======== Listed entries ========

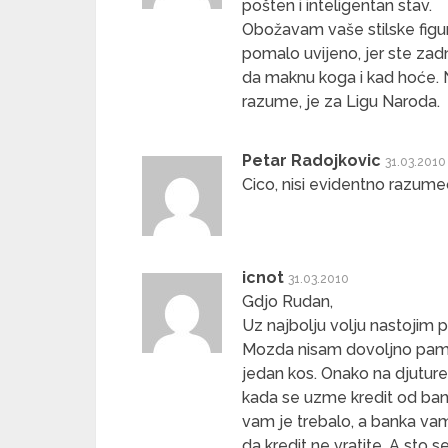
pošten i inteligentan stav.
Obožavam vaše stilske figure
pomalo uvijeno, jer ste zad
da maknu koga i kad hoće. 
razume, je za Ligu Naroda.
Petar Radojkovic
31.03.2010
Cico, nisi evidentno razumeo
icnot
31.03.2010
Gdjo Rudan,
Uz najbolju volju nastojim p
Mozda nisam dovoljno pameta
jedan kos. Onako na djuture…
kada se uzme kredit od banke
vam je trebalo, a banka vam 
da kredit ne vratite. A sto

========

Exercise description — Please retype the records above starting with the line that contains "razume, je za Ligu Naroda." and stopping after the last line, changing nothing.

Response to the task —
razume, je za Ligu Naroda.
Petar Radojkovic
31.03.2010
Cico, nisi evidentno razumeo
icnot
31.03.2010
Gdjo Rudan,
Uz najbolju volju nastojim p
Mozda nisam dovoljno pameta
jedan kos. Onako na djuture…
kada se uzme kredit od banke
vam je trebalo, a banka vam 
da kredit ne vratite. A sto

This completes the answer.